«La prolungata fase di incertezza che ha caratterizzato le ultime settimane rappresenta l’ennesima manifestazione di una crisi strutturale e ormai conclamata dell’amministrazione comunale». È del Partito Democratico guidato dalla segretaria Caterina Belcastro la prima reazione all’ennesimo rimpasto di giunta deciso dal sindaco di Caulonia Franco Cagliuso.

«Per oltre quindici giorni il Comune è rimasto privo di una giunta pienamente operativa, mentre la maggioranza evidenziava gravi difficoltà sia sul piano numerico sia su quello politico - ha tuonato il circolo dei dem - Un periodo che avrebbe dovuto essere dedicato a una riflessione responsabile sulla governabilità dell’ente e sull’interesse generale della comunità si è invece concluso con una decisione di mera conservazione degli assetti di potere.
La recente nomina di un "nuovo" assessore non affronta né supera la crisi in atto, ma si limita a certificarne la persistenza».

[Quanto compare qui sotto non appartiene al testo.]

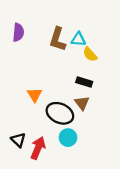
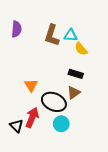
brown triangle: (82, 103) -> (74, 93), turned 32
red arrow: (38, 148) -> (32, 117), moved

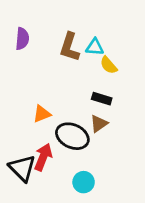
orange triangle: (31, 85) -> (42, 114), turned 40
cyan circle: (61, 124) -> (84, 182), moved
black triangle: (16, 126) -> (22, 168), size x1.5

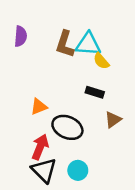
cyan triangle: (95, 47) -> (88, 44), size x1.5
brown triangle: (99, 124) -> (113, 120), moved
black triangle: (22, 168) -> (44, 170), moved

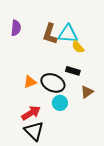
black ellipse: (67, 127) -> (53, 83), moved
red arrow: (40, 147) -> (31, 113), turned 36
cyan circle: (78, 170) -> (60, 103), moved

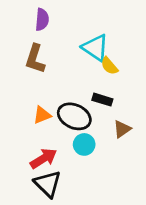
purple semicircle: (16, 28) -> (42, 20), moved
brown L-shape: (50, 34) -> (35, 59), moved
cyan triangle: (68, 34) -> (95, 48), turned 30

Per il Pd cauloniese «Il sindaco Cagliuso continua, dunque, a privilegiare la tenuta della propria esperienza amministrativa, giunta a un evidente punto di esaurimento, rispetto alla necessità ormai indifferibile di assicurare a Caulonia una guida stabile, autorevole e in grado di rispondere alle criticità che, nel corso di quattro anni, non sono state risolte e che, in molti casi, risultano aggravate».

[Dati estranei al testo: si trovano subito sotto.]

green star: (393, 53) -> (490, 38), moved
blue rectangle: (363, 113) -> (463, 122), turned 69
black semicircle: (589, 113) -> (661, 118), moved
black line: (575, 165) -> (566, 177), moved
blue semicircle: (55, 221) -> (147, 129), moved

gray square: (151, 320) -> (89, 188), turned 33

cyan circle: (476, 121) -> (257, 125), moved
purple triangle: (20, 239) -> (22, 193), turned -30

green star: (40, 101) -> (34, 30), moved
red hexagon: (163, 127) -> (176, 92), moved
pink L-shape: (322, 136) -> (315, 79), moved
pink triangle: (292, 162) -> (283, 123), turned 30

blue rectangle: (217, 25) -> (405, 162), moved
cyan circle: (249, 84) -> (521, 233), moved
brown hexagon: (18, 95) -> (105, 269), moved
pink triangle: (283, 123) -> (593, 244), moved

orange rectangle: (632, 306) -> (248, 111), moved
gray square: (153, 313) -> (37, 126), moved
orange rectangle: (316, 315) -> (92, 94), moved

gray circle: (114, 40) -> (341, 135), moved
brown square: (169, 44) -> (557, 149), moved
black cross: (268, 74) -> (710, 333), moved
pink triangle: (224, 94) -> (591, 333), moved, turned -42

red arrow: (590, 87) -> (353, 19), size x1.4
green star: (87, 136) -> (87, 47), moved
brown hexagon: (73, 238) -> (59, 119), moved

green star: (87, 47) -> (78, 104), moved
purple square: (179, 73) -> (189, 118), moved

I democrat parlano di «gestione del potere fondata su logiche di autoconservazione, priva di confronto politico e di dialogo istituzionale, accompagnata da un silenzio che mortifica il ruolo del Consiglio comunale e disorienta la cittadinanza. La democrazia locale non può essere ridotta a una pratica esercitata esclusivamente nelle segreterie politiche o nelle stanze del potere, finalizzata al mantenimento di posizioni personali». In queste condizioni per il Partito Democratico di Caulonia «ridare la parola ai cittadini rappresenta non solo un atto di responsabilità politica, ma un dovere istituzionale».